EXERCISE DATA.
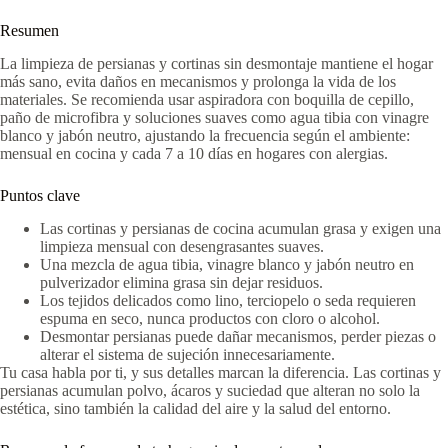
Resumen
La limpieza de persianas y cortinas sin desmontaje mantiene el hogar
más sano, evita daños en mecanismos y prolonga la vida de los
materiales. Se recomienda usar aspiradora con boquilla de cepillo,
paño de microfibra y soluciones suaves como agua tibia con vinagre
blanco y jabón neutro, ajustando la frecuencia según el ambiente:
mensual en cocina y cada 7 a 10 días en hogares con alergias.
Puntos clave
Las cortinas y persianas de cocina acumulan grasa y exigen una
limpieza mensual con desengrasantes suaves.
Una mezcla de agua tibia, vinagre blanco y jabón neutro en
pulverizador elimina grasa sin dejar residuos.
Los tejidos delicados como lino, terciopelo o seda requieren
espuma en seco, nunca productos con cloro o alcohol.
Desmontar persianas puede dañar mecanismos, perder piezas o
alterar el sistema de sujeción innecesariamente.
Tu casa habla por ti, y sus detalles marcan la diferencia. Las cortinas y
persianas acumulan polvo, ácaros y suciedad que alteran no solo la
estética, sino también la calidad del aire y la salud del entorno.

EXERCISE DIRECTIONS. Set the data above down again exactly as given, with no pictures.

TASK RESULT.
Resumen
La limpieza de persianas y cortinas sin desmontaje mantiene el hogar
más sano, evita daños en mecanismos y prolonga la vida de los
materiales. Se recomienda usar aspiradora con boquilla de cepillo,
paño de microfibra y soluciones suaves como agua tibia con vinagre
blanco y jabón neutro, ajustando la frecuencia según el ambiente:
mensual en cocina y cada 7 a 10 días en hogares con alergias.
Puntos clave
Las cortinas y persianas de cocina acumulan grasa y exigen una
limpieza mensual con desengrasantes suaves.
Una mezcla de agua tibia, vinagre blanco y jabón neutro en
pulverizador elimina grasa sin dejar residuos.
Los tejidos delicados como lino, terciopelo o seda requieren
espuma en seco, nunca productos con cloro o alcohol.
Desmontar persianas puede dañar mecanismos, perder piezas o
alterar el sistema de sujeción innecesariamente.
Tu casa habla por ti, y sus detalles marcan la diferencia. Las cortinas y
persianas acumulan polvo, ácaros y suciedad que alteran no solo la
estética, sino también la calidad del aire y la salud del entorno.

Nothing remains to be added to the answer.